Die Schulleiterin, Frau Kegler, empfängt uns herzlich und schlägt einen kleinen Rundgang durch die Schule vor. Es ist neun Uhr morgens. Wir sehen einen Werkraum, in dem besonders ein im Bau befindliches große Kanu auffällt, das bauchige Holzgerüst ist bereits fertig. Wir sehen eine überraschend kleine Kantine, in der jeden Mittag 310 Kinder essen. Heute gibt es Eier in Senfsoße und Hirsebrei mit Zucker und Zimt. Das Essen wird gebracht, kostet 2,40 Euro und besteht zu 70 Prozent aus ökologischer Erzeugung. Wir sehen die breiten Flure, in denen ab und zu Sitzecken eingerichtet sind, und es gibt große, kniehohe Podeste, auf denen lesende Kinder liegen. Überhaupt begegnen wir unentwegt Kindern, die sich allein oder gemeinsam beschäftigen, plaudern, auf dem Boden kniend große Papierbögen hingebungsvoll bemalen. Die Geräuschkulisse ist nicht laut oder kreischend, ein Kaffeehauston, gleichmäßig und angenehm unaggressiv. Alle Kinder und Jugendlichen tragen Hausschuhe oder nur Socken. Straßenschuhe und Schultaschen stehen vor den Klassenräumen auf dem Flur. Die Kinder wirken freundlich und unbefangen. „Dieser Anblick erschreckt viele unserer Besucher“, sagt Frau Kegler, „die Kinder auf dem Flur, wie in der Pause! Sie haben jetzt Freiarbeit, und Freiarbeit ist bei uns Unterricht, sie ist bei uns das Kernstück. Sie sehen ja, die Kinder lernen aus freien Stücken und nach ihrem eigenen Interesse.“ Ein Knabe legt eine lange Kette aus Holzperlen aus und kennzeichnet sie nach Abschnitten. Ich entschuldige mich für die Störung und bitte ihn, zu erklären, was er da macht. Er blickt erst auf die Kette und sagt dann. „Das ist die Tausenderkette, die teile ich jetzt in Zehner auf, es fehlen aber noch ein paar, und am Ende hab ich’s dann in Hunderter aufgeteilt.“ Ich frage: „Und was weißt du dann?“ Er zögert und lacht: „Na ja, was ich dann weiß, das weiß ich eigentlich jetzt schon – aber ich bin ja noch nicht am Ende.“
Wir steigen die Treppe hinauf, betrachten die überall an den Wänden hängenden Porträts, die die Kinder voneinander und von den Lehrern gemacht haben.
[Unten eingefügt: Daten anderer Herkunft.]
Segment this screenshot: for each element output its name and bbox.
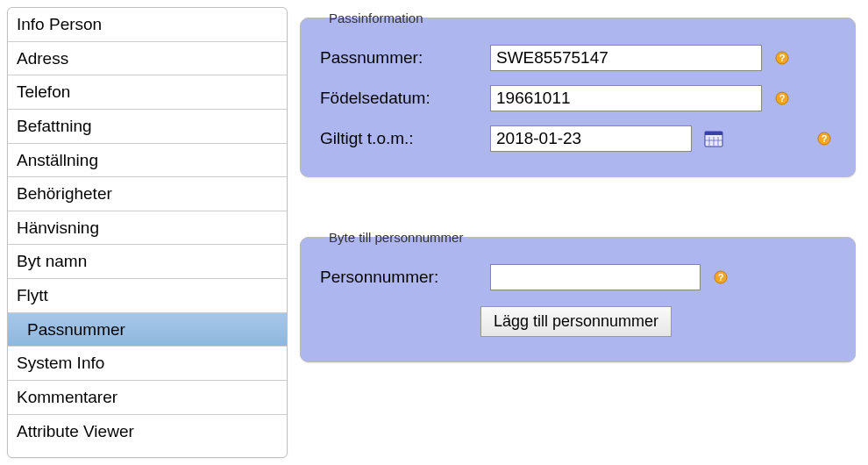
sidebar-item-label: Byt namn — [17, 252, 87, 270]
sidebar-item-behorigheter[interactable]: Behörigheter — [8, 176, 287, 211]
sidebar-item-label: Behörigheter — [17, 184, 112, 203]
svg-text:?: ? — [718, 272, 724, 283]
sidebar-item-info-person[interactable]: Info Person — [8, 8, 287, 41]
passinformation-legend: Passinformation — [325, 11, 427, 25]
svg-rect-5 — [705, 132, 722, 135]
giltigt-input[interactable] — [490, 125, 692, 152]
sidebar-item-label: Info Person — [17, 15, 102, 33]
passinformation-panel: Passinformation Passnummer: ? Födelsedat… — [300, 11, 856, 177]
row-passnummer: Passnummer: ? — [320, 45, 832, 71]
main-content: Passinformation Passnummer: ? Födelsedat… — [300, 7, 861, 458]
sidebar-item-label: Attribute Viewer — [17, 422, 134, 440]
sidebar-item-kommentarer[interactable]: Kommentarer — [8, 380, 287, 414]
sidebar-item-label: Kommentarer — [17, 388, 117, 406]
button-row: Lägg till personnummer — [320, 306, 832, 337]
sidebar-item-attribute-viewer[interactable]: Attribute Viewer — [8, 414, 287, 448]
sidebar-item-hanvisning[interactable]: Hänvisning — [8, 211, 287, 245]
sidebar-item-adress[interactable]: Adress — [8, 41, 287, 75]
sidebar-item-label: Telefon — [17, 82, 70, 101]
giltigt-label: Giltigt t.o.m.: — [320, 129, 478, 148]
sidebar-item-label: Passnummer — [27, 320, 125, 339]
sidebar-item-telefon[interactable]: Telefon — [8, 75, 287, 109]
help-icon[interactable]: ? — [713, 269, 729, 285]
personnummer-label: Personnummer: — [320, 268, 478, 287]
row-giltigt: Giltigt t.o.m.: ? — [320, 125, 832, 152]
passnummer-label: Passnummer: — [320, 48, 478, 68]
sidebar: Info Person Adress Telefon Befattning An… — [7, 7, 288, 458]
add-personnummer-button[interactable]: Lägg till personnummer — [480, 306, 672, 337]
sidebar-item-label: Flytt — [17, 286, 48, 304]
calendar-icon[interactable] — [704, 130, 723, 147]
svg-text:?: ? — [779, 93, 786, 104]
sidebar-item-befattning[interactable]: Befattning — [8, 109, 287, 143]
sidebar-item-anstallning[interactable]: Anställning — [8, 143, 287, 177]
sidebar-item-label: Adress — [17, 49, 68, 68]
row-personnummer: Personnummer: ? — [320, 264, 832, 290]
sidebar-item-system-info[interactable]: System Info — [8, 346, 287, 380]
byte-personnummer-panel: Byte till personnummer Personnummer: ? L… — [300, 230, 856, 362]
fodelsedatum-input[interactable] — [490, 85, 762, 111]
personnummer-input[interactable] — [490, 264, 701, 290]
passnummer-input[interactable] — [490, 45, 762, 71]
sidebar-item-label: Befattning — [17, 117, 92, 135]
svg-text:?: ? — [822, 133, 828, 144]
fodelsedatum-label: Födelsedatum: — [320, 89, 478, 108]
sidebar-item-label: Anställning — [17, 151, 98, 169]
svg-text:?: ? — [779, 53, 786, 63]
help-icon[interactable]: ? — [774, 50, 790, 66]
sidebar-item-passnummer[interactable]: Passnummer — [8, 312, 287, 347]
help-icon[interactable]: ? — [774, 90, 790, 106]
sidebar-item-label: System Info — [17, 354, 104, 372]
row-fodelsedatum: Födelsedatum: ? — [320, 85, 832, 111]
sidebar-item-flytt[interactable]: Flytt — [8, 278, 287, 312]
sidebar-item-label: Hänvisning — [17, 218, 99, 237]
byte-legend: Byte till personnummer — [325, 230, 466, 245]
sidebar-item-byt-namn[interactable]: Byt namn — [8, 244, 287, 278]
help-icon[interactable]: ? — [816, 131, 832, 147]
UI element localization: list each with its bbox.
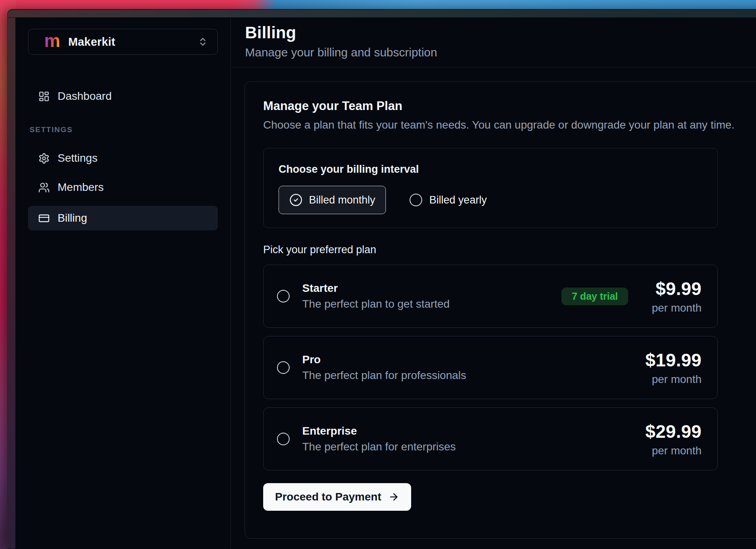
plans-label: Pick your preferred plan	[263, 244, 756, 256]
dashboard-grid-icon	[38, 91, 50, 102]
gear-icon	[38, 153, 50, 164]
plan-period: per month	[646, 373, 702, 386]
plan-list: Starter The perfect plan to get started …	[263, 265, 756, 471]
plan-name: Enterprise	[302, 425, 456, 437]
billed-monthly-label: Billed monthly	[309, 194, 375, 206]
main-content: Billing Manage your billing and subscrip…	[231, 18, 756, 549]
billing-interval-options: Billed monthly Billed yearly	[279, 186, 702, 214]
sidebar-item-billing[interactable]: Billing	[28, 206, 218, 230]
billed-yearly-option[interactable]: Billed yearly	[410, 194, 487, 206]
plan-text: Enterprise The perfect plan for enterpri…	[302, 425, 456, 453]
plan-row-enterprise[interactable]: Enterprise The perfect plan for enterpri…	[263, 407, 718, 471]
proceed-to-payment-button[interactable]: Proceed to Payment	[263, 483, 411, 511]
users-icon	[38, 182, 50, 193]
app-body: m Makerkit Dashboard SETTINGS	[7, 18, 756, 549]
plan-period: per month	[646, 302, 702, 314]
plan-price: $9.99	[646, 278, 702, 299]
team-selector[interactable]: m Makerkit	[28, 29, 218, 55]
billing-interval-label: Choose your billing interval	[279, 163, 702, 176]
sidebar: m Makerkit Dashboard SETTINGS	[15, 18, 231, 549]
radio-circle-icon[interactable]	[277, 290, 290, 303]
plan-name: Pro	[302, 353, 466, 366]
billed-yearly-label: Billed yearly	[429, 194, 487, 206]
plan-row-starter[interactable]: Starter The perfect plan to get started …	[263, 265, 718, 328]
plan-price: $29.99	[646, 421, 702, 442]
billed-monthly-option[interactable]: Billed monthly	[279, 186, 386, 214]
card-title: Manage your Team Plan	[263, 99, 756, 113]
wallpaper-top-strip	[0, 0, 756, 9]
billing-interval-box: Choose your billing interval Billed mont…	[263, 148, 718, 228]
plan-period: per month	[646, 444, 702, 457]
makerkit-logo: m	[44, 32, 60, 50]
circle-check-icon	[289, 193, 303, 207]
sidebar-item-label: Members	[58, 181, 104, 194]
price-block: $9.99 per month	[646, 278, 702, 314]
radio-circle-icon[interactable]	[277, 361, 290, 374]
plan-description: The perfect plan for enterprises	[302, 441, 456, 453]
desktop: m Makerkit Dashboard SETTINGS	[0, 0, 756, 549]
plan-description: The perfect plan to get started	[302, 298, 450, 310]
trial-badge: 7 day trial	[561, 288, 628, 305]
plan-price: $19.99	[646, 349, 702, 371]
sidebar-item-dashboard[interactable]: Dashboard	[28, 84, 218, 108]
team-plan-card: Manage your Team Plan Choose a plan that…	[245, 81, 756, 539]
page-header: Billing Manage your billing and subscrip…	[231, 18, 756, 67]
team-name: Makerkit	[68, 35, 190, 49]
sidebar-item-label: Dashboard	[58, 90, 112, 103]
card-description: Choose a plan that fits your team's need…	[263, 119, 756, 131]
price-block: $19.99 per month	[646, 349, 702, 386]
window-titlebar[interactable]	[7, 10, 756, 18]
radio-circle-icon[interactable]	[277, 433, 290, 445]
plan-text: Pro The perfect plan for professionals	[302, 353, 466, 382]
plan-text: Starter The perfect plan to get started	[302, 282, 450, 310]
radio-circle-icon	[410, 194, 422, 206]
plan-description: The perfect plan for professionals	[302, 369, 466, 382]
credit-card-icon	[38, 213, 50, 224]
sidebar-item-label: Settings	[58, 152, 97, 164]
price-block: $29.99 per month	[646, 421, 702, 457]
proceed-to-payment-label: Proceed to Payment	[275, 491, 381, 503]
page-subtitle: Manage your billing and subscription	[245, 46, 756, 59]
sidebar-item-settings[interactable]: Settings	[28, 146, 218, 170]
sidebar-item-label: Billing	[58, 212, 87, 224]
sidebar-item-members[interactable]: Members	[28, 175, 218, 200]
arrow-right-icon	[388, 491, 399, 502]
page-title: Billing	[245, 23, 756, 42]
chevrons-up-down-icon	[198, 37, 208, 47]
plan-row-pro[interactable]: Pro The perfect plan for professionals $…	[263, 336, 718, 399]
plan-name: Starter	[302, 282, 450, 295]
window-left-edge	[7, 18, 15, 549]
app-window: m Makerkit Dashboard SETTINGS	[7, 9, 756, 549]
sidebar-section-settings: SETTINGS	[28, 125, 218, 134]
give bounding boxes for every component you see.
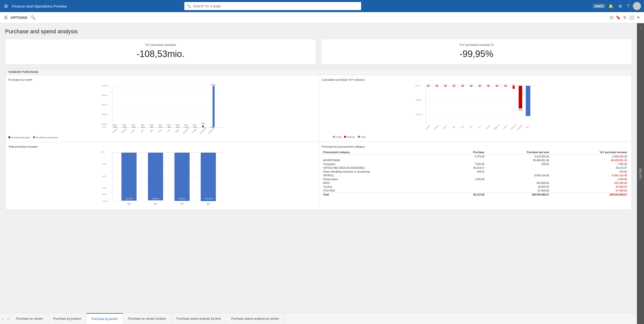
main-content: Purchase and spend analysis YoY purchase… [0,23,637,324]
svg-text:-100%: -100% [102,200,108,202]
table-cell-category: PAYROLL [322,174,449,177]
hamburger-icon[interactable]: ☰ [4,15,8,20]
svg-rect-71 [436,86,438,87]
svg-text:June: June [158,129,162,133]
table-cell-purchase [449,158,486,162]
filter-label: FILTRE [639,168,642,179]
tab-item[interactable]: Purchase by product [48,313,86,324]
table-cell-increase: -95.408.851,36 [551,158,629,162]
svg-rect-37 [168,127,169,127]
svg-rect-25 [142,127,143,127]
svg-text:-50mio.: -50mio. [415,99,422,101]
user-icon[interactable]: ●●●● [593,4,605,8]
table-cell-last_year: 108.593.685,67 [486,193,551,197]
settings-icon[interactable]: ⚙ [617,3,624,10]
avatar[interactable] [633,2,641,10]
tab-item[interactable]: Purchase by vendor location [123,313,171,324]
purchase-month-legend: Purchase last year Purchase current year [8,136,315,139]
svg-rect-30 [153,127,154,127]
table-cell-last_year: 87.600,00 [486,189,551,193]
table-cell-increase: 45.014,57 [551,166,629,170]
table-row: Paper shredding machines or accessories2… [322,170,629,174]
svg-text:May: May [150,129,153,133]
table-cell-category: RENT [322,181,449,185]
svg-text:April: April [140,129,144,133]
table-cell-increase: -40.000,00 [551,185,629,189]
svg-text:1mio.: 1mio. [113,124,117,126]
svg-text:February: February [121,128,127,134]
table-row: Computers7.635,86200,007.435,86 [322,162,629,166]
kpi-label-1: YoY purchase increase % [327,43,626,47]
table-cell-category: ADVERTISING [322,158,449,162]
svg-text:20mio.: 20mio. [102,123,108,125]
svg-rect-92 [496,86,498,87]
table-cell-purchase: 45.014,57 [449,166,486,170]
table-cell-purchase: 59.127,00 [449,193,486,197]
table-row: Total59.127,00108.593.685,67-108.534.558… [322,193,629,197]
svg-rect-58 [213,86,215,127]
grid-icon[interactable]: ⊞ [3,2,9,10]
table-cell-purchase [449,174,486,177]
svg-text:February: February [434,124,439,130]
svg-text:Total: Total [526,125,529,129]
svg-text:1mio.: 1mio. [175,124,180,126]
table-cell-category: Tractors [322,185,449,189]
tab-item[interactable]: Purchase spend analysis by vendor [226,313,284,324]
procurement-table: Procurement category Purchase Purchase l… [322,150,629,197]
filter-panel[interactable]: ‹ FILTRE [637,23,644,324]
svg-text:100mio.: 100mio. [102,85,109,87]
cum-legend-reducer: Reducer [347,136,355,138]
search-bar[interactable]: 🔍 [184,2,361,10]
bookmark-icon[interactable]: 🔖 [616,15,621,20]
svg-rect-77 [453,86,455,87]
svg-rect-124 [175,153,190,201]
svg-text:July: July [478,126,481,129]
svg-text:-4mio.: -4mio. [511,84,516,86]
tab-next-arrow[interactable]: › [6,313,11,324]
svg-text:-1mio.: -1mio. [426,84,430,86]
vendor-purchase-section: VENDOR PURCHASE Purchase by month 100mio… [5,69,632,210]
svg-text:April: April [452,125,455,129]
cum-legend-forag: Forag [336,136,342,138]
tab-item[interactable]: Purchase spend analysis by time [171,313,226,324]
tab-item[interactable]: Purchase by vendor [11,313,48,324]
search-input[interactable] [193,4,359,8]
section-header-vendor: VENDOR PURCHASE [5,69,632,75]
svg-rect-68 [427,86,429,87]
svg-rect-38 [170,127,171,127]
table-cell-purchase [449,189,486,193]
svg-rect-118 [121,153,137,201]
table-cell-purchase: 1.956,95 [449,177,486,181]
close-icon[interactable]: ✕ [637,15,640,20]
svg-text:-40%: -40% [102,175,107,177]
help-icon[interactable]: ? [626,3,631,9]
table-cell-increase: -3.606.654,36 [551,155,629,159]
legend-label-cy: Purchase current year [36,136,58,139]
svg-text:60mio.: 60mio. [102,104,108,106]
svg-rect-26 [143,127,145,127]
svg-text:January: January [112,128,118,134]
table-cell-purchase [449,181,486,185]
table-cell-category: Total [322,193,449,197]
tab-item[interactable]: Purchase by period [86,313,123,324]
refresh-icon[interactable]: ↻ [623,15,627,20]
table-cell-increase: -492.000,00 [551,181,629,185]
kpi-card-purchase-increase: YoY purchase increase -108,53mio. [5,39,316,65]
svg-text:September: September [182,127,189,134]
cumulative-title: Cumulative purchase YoY variance [322,78,629,81]
svg-text:0%: 0% [102,151,105,153]
nav-right: ●●●● 🔔 ⚙ ? [593,2,641,10]
embed-icon[interactable]: ⊡ [610,15,613,20]
notification-icon[interactable]: 🔔 [607,3,615,10]
svg-text:Q2: Q2 [154,202,157,205]
kpi-value-0: -108,53mio. [11,49,310,59]
table-row: OFFICE AND DESK ACCESSORIES45.014,5745.0… [322,166,629,170]
table-cell-increase: -108.534.558,67 [551,193,629,197]
total-purchase-increase-panel: Total purchase increase 0% -20% -40% -60… [5,142,319,210]
cumulative-chart-panel: Cumulative purchase YoY variance 0mio. -… [319,75,632,142]
tab-prev-arrow[interactable]: ‹ [0,313,6,324]
options-search-icon[interactable]: 🔍 [31,15,36,20]
svg-text:-99,81%: -99,81% [178,198,186,200]
window-icon[interactable]: ⬜ [629,15,634,20]
col-header-category: Procurement category [322,150,449,155]
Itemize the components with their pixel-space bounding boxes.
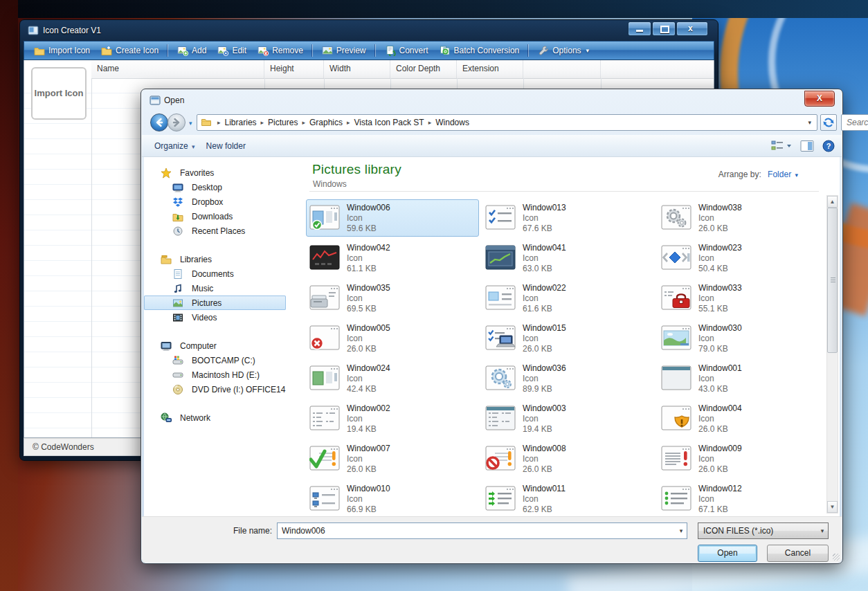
file-name: Window006 [347, 203, 390, 212]
file-item-window022[interactable]: Window022Icon61.6 KB [482, 280, 655, 317]
nav-item-network[interactable]: Network [144, 410, 302, 425]
file-item-window004[interactable]: Window004Icon26.0 KB [658, 400, 831, 437]
breadcrumb-item-windows[interactable]: Windows [435, 118, 469, 127]
file-item-window013[interactable]: Window013Icon67.6 KB [482, 199, 655, 237]
nav-item-favorites[interactable]: Favorites [144, 165, 302, 180]
resize-grip-icon[interactable] [833, 554, 840, 561]
nav-item-dropbox[interactable]: Dropbox [144, 194, 302, 209]
minimize-button[interactable] [628, 21, 651, 36]
file-size: 19.4 KB [523, 424, 552, 434]
open-button[interactable]: Open [698, 545, 757, 562]
nav-item-computer[interactable]: Computer [144, 338, 302, 353]
import-icon-dropzone[interactable]: Import Icon [31, 67, 87, 120]
file-item-window007[interactable]: Window007Icon26.0 KB [306, 440, 479, 478]
toolbar-button-edit[interactable]: Edit [212, 43, 252, 58]
toolbar-button-batch-conversion[interactable]: Batch Conversion [434, 43, 525, 58]
file-item-window030[interactable]: Window030Icon79.0 KB [658, 320, 831, 357]
toolbar-button-add[interactable]: Add [172, 43, 212, 58]
breadcrumb-item-pictures[interactable]: Pictures [268, 118, 298, 127]
file-item-window010[interactable]: Window010Icon66.9 KB [306, 480, 479, 518]
refresh-button[interactable] [820, 114, 837, 131]
dialog-close-button[interactable]: X [804, 91, 835, 107]
file-item-window008[interactable]: Window008Icon26.0 KB [482, 440, 655, 478]
nav-item-label: Favorites [180, 168, 214, 178]
desktop-icon [172, 182, 188, 193]
search-input[interactable] [842, 118, 868, 127]
breadcrumb-item-vista-icon-pack-st[interactable]: Vista Icon Pack ST [354, 118, 424, 127]
file-item-window042[interactable]: Window042Icon61.1 KB [306, 239, 479, 277]
file-item-window001[interactable]: Window001Icon43.0 KB [658, 360, 831, 397]
file-item-window041[interactable]: Window041Icon63.0 KB [482, 239, 655, 277]
libraries-icon [161, 254, 176, 265]
file-item-window003[interactable]: Window003Icon19.4 KB [482, 400, 655, 437]
breadcrumb-item-libraries[interactable]: Libraries [225, 118, 257, 127]
scroll-thumb[interactable] [827, 208, 838, 353]
file-size: 79.0 KB [698, 344, 728, 354]
file-grid: Window006Icon59.6 KBWindow042Icon61.1 KB… [304, 199, 824, 516]
toolbar-button-remove[interactable]: Remove [252, 43, 309, 58]
nav-item-videos[interactable]: Videos [144, 310, 302, 325]
nav-item-label: Videos [192, 313, 217, 322]
cancel-button[interactable]: Cancel [767, 545, 829, 562]
toolbar-button-import-icon[interactable]: Import Icon [28, 43, 96, 58]
file-name-input[interactable] [278, 525, 676, 536]
column-header-height[interactable]: Height [264, 60, 324, 78]
toolbar-button-create-icon[interactable]: Create Icon [96, 43, 164, 58]
nav-item-music[interactable]: Music [144, 281, 302, 296]
scroll-down-button[interactable]: ▼ [827, 501, 838, 513]
column-header-name[interactable]: Name [91, 60, 264, 78]
toolbar-button-options[interactable]: Options▾ [532, 43, 595, 58]
icon-creator-titlebar[interactable]: Icon Creator V1 x [20, 20, 718, 41]
nav-item-downloads[interactable]: Downloads [144, 209, 302, 224]
breadcrumb-dropdown-icon[interactable]: ▾ [808, 119, 817, 126]
back-button[interactable] [150, 113, 168, 131]
file-item-window036[interactable]: Window036Icon89.9 KB [482, 360, 655, 397]
nav-item-libraries[interactable]: Libraries [144, 252, 302, 266]
toolbar-button-convert[interactable]: Convert [379, 43, 434, 58]
views-button[interactable] [771, 140, 792, 152]
file-size: 67.6 KB [523, 224, 552, 233]
file-item-window006[interactable]: Window006Icon59.6 KB [306, 199, 479, 237]
file-item-window015[interactable]: Window015Icon26.0 KB [482, 320, 655, 357]
help-button[interactable]: ? [822, 140, 835, 152]
arrange-by-value[interactable]: Folder ▾ [768, 170, 798, 179]
nav-item-dvd-drive-i-office14[interactable]: DVD Drive (I:) OFFICE14 [144, 382, 302, 397]
file-item-window035[interactable]: Window035Icon69.5 KB [306, 280, 479, 317]
file-item-window011[interactable]: Window011Icon62.9 KB [482, 480, 655, 518]
column-header-width[interactable]: Width [324, 60, 390, 78]
file-item-window002[interactable]: Window002Icon19.4 KB [306, 400, 479, 437]
file-item-window005[interactable]: Window005Icon26.0 KB [306, 320, 479, 357]
file-item-window038[interactable]: Window038Icon26.0 KB [658, 199, 831, 237]
nav-item-recent-places[interactable]: Recent Places [144, 224, 302, 238]
column-header-blank[interactable] [523, 60, 601, 78]
file-item-window012[interactable]: Window012Icon67.1 KB [658, 480, 831, 518]
recent-pages-chevron[interactable]: ▾ [189, 120, 192, 127]
file-type-combo[interactable]: ICON FILES (*.ico) ▾ [698, 522, 829, 539]
nav-item-bootcamp-c-[interactable]: BOOTCAMP (C:) [144, 353, 302, 367]
maximize-button[interactable] [652, 21, 676, 36]
close-button[interactable]: x [676, 21, 708, 36]
preview-pane-button[interactable] [800, 140, 814, 152]
file-item-window024[interactable]: Window024Icon42.4 KB [306, 360, 479, 397]
organize-button[interactable]: Organize ▾ [149, 138, 201, 154]
scroll-up-button[interactable]: ▲ [827, 196, 838, 208]
toolbar-button-preview[interactable]: Preview [316, 43, 372, 58]
nav-item-desktop[interactable]: Desktop [144, 180, 302, 194]
window-block-warning-icon [485, 446, 516, 473]
column-header-extension[interactable]: Extension [457, 60, 523, 78]
toolbar-button-label: Options [552, 46, 581, 55]
nav-item-documents[interactable]: Documents [144, 266, 302, 281]
file-size: 43.0 KB [698, 384, 728, 394]
nav-item-macintosh-hd-e-[interactable]: Macintosh HD (E:) [144, 367, 302, 382]
window-shield-warning-icon [661, 406, 691, 433]
file-name-dropdown-icon[interactable]: ▾ [676, 527, 687, 534]
file-item-window009[interactable]: Window009Icon26.0 KB [658, 440, 831, 478]
file-item-window033[interactable]: Window033Icon55.1 KB [658, 280, 831, 317]
column-header-color-depth[interactable]: Color Depth [390, 60, 457, 78]
new-folder-button[interactable]: New folder [201, 138, 251, 154]
scrollbar[interactable]: ▲ ▼ [826, 195, 838, 513]
breadcrumb-item-graphics[interactable]: Graphics [309, 118, 343, 127]
file-item-window023[interactable]: Window023Icon50.4 KB [658, 239, 831, 277]
nav-item-pictures[interactable]: Pictures [144, 296, 286, 310]
forward-button[interactable] [168, 113, 186, 131]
Sie haben den sprühenden Charme unbeeinflusster naiver Kunst. Alle Klassenzimmertüren stehen offen. Die Unterrichtsräume sind hell, und man sieht ihnen an, dass hier nicht nur Unterricht empfangen wird, sondern dass man sich hier bewegt und auf verschiedene Weise arbeitet. Bücher stehen in den Regalen bereit und die Montessori-Demonstrations- und Lernmaterialien. Die Einrichtung ist spartanisch. Mal sitzen die Schüler im Kreis, mal arbeiten sie an den Tischen oder auf dem Teppichboden sitzend, das gilt hier nicht als unbotmäßiges Verhalten, sondern ist Bestandteil der körperlichen Entwicklung und Bewegungsfreiheit. Das ist, so Frau Kegler, eines der obersten Gebote. Dann zeigt sie uns die Bibliothek, in der lebhafter Betrieb ist. Sie wird von den Müttern verwaltet, jeden Tag macht eine andere Mutter Dienst.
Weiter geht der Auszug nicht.